Task to complete:
Search the material below for the word "list". Copy every line that has it.

Record set:
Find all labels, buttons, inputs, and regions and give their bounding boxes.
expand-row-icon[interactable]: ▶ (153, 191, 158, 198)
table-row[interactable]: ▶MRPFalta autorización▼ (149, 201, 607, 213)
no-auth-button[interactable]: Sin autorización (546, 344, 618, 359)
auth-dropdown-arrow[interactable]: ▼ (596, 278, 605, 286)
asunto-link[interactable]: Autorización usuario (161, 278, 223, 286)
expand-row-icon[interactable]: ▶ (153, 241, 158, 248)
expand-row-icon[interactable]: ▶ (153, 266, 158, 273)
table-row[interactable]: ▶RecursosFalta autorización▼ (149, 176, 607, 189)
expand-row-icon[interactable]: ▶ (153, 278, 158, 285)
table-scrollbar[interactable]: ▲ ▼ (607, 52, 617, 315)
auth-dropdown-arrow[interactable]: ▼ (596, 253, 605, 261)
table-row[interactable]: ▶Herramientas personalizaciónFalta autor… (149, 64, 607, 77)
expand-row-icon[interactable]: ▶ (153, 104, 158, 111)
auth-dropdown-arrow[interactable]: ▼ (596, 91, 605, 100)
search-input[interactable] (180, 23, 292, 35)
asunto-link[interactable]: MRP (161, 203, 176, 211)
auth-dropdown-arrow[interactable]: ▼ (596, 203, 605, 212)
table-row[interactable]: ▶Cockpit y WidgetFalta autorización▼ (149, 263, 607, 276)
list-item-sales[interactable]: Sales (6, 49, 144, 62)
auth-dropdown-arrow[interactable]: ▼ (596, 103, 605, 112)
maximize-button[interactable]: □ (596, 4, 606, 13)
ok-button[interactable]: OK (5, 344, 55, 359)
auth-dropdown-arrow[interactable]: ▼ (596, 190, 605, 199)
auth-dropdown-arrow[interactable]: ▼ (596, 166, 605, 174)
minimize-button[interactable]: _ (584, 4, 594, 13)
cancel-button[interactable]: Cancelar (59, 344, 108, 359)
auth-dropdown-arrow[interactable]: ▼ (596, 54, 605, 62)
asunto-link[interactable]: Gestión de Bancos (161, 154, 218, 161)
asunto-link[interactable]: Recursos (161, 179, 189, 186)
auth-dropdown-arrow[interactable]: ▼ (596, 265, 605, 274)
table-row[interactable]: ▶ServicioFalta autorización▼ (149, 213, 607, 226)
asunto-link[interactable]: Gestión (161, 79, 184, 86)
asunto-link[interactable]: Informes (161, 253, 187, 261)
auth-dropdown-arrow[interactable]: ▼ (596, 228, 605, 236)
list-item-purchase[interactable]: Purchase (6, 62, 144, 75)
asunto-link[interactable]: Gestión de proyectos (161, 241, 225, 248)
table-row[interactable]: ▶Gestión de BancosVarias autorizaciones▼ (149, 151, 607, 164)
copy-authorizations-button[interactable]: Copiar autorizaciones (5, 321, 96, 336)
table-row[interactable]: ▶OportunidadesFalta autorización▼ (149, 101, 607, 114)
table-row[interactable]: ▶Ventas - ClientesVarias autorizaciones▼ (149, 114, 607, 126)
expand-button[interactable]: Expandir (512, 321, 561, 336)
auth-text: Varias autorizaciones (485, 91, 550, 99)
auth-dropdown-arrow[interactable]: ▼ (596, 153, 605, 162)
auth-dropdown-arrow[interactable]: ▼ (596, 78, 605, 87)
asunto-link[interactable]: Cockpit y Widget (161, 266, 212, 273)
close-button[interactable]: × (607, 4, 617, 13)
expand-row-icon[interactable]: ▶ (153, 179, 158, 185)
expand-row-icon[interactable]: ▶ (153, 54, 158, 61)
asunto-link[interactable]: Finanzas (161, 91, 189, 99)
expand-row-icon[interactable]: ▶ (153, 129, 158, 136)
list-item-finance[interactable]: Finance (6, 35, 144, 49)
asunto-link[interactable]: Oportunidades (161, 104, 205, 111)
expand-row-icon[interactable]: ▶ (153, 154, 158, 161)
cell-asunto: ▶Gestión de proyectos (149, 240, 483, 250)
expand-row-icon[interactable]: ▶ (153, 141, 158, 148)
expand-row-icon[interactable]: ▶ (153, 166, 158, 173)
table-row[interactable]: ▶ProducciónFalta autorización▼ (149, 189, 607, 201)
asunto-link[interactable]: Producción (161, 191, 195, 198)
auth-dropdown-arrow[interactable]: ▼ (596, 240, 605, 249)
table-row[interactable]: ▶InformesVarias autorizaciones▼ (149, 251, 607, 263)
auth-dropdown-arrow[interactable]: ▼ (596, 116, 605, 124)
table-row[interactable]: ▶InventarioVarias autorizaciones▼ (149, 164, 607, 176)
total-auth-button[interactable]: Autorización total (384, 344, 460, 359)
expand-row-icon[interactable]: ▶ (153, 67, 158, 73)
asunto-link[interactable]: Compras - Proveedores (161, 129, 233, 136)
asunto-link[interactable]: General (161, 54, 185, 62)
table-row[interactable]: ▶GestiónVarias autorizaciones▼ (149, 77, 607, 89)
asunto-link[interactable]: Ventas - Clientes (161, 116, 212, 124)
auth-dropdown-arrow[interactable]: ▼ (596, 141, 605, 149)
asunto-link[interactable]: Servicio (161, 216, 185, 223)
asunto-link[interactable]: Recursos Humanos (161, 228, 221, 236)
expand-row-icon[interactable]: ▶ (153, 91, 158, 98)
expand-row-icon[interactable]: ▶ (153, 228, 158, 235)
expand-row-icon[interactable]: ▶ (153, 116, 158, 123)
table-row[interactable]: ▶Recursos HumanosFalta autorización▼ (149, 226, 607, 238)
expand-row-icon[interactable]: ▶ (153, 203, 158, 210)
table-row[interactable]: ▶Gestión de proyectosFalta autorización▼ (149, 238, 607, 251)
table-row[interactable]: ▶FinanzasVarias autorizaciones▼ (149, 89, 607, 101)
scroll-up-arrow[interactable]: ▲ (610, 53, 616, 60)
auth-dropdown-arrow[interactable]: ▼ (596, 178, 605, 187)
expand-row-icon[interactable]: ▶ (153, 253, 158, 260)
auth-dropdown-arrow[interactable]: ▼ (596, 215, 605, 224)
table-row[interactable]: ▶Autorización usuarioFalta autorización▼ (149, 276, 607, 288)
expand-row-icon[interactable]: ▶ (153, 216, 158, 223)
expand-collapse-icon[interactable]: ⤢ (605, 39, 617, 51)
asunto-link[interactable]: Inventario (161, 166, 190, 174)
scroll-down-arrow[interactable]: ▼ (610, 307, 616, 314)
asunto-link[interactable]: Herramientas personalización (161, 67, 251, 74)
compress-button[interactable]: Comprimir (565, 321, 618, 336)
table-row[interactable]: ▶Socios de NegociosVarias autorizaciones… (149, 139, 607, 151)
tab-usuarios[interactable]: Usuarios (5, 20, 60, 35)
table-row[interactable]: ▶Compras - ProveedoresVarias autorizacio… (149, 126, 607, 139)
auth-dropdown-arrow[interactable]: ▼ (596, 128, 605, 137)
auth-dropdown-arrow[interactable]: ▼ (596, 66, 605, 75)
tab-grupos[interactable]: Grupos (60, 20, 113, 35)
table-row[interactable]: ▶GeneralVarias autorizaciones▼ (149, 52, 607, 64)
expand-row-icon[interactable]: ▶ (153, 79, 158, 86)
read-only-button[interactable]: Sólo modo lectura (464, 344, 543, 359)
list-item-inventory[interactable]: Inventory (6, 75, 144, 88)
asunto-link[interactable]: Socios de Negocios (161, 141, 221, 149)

Response below:
list-item-sales[interactable]: Sales (6, 49, 144, 62)
list-item-purchase[interactable]: Purchase (6, 62, 144, 75)
list-item-finance[interactable]: Finance (6, 35, 144, 49)
list-item-inventory[interactable]: Inventory (6, 75, 144, 88)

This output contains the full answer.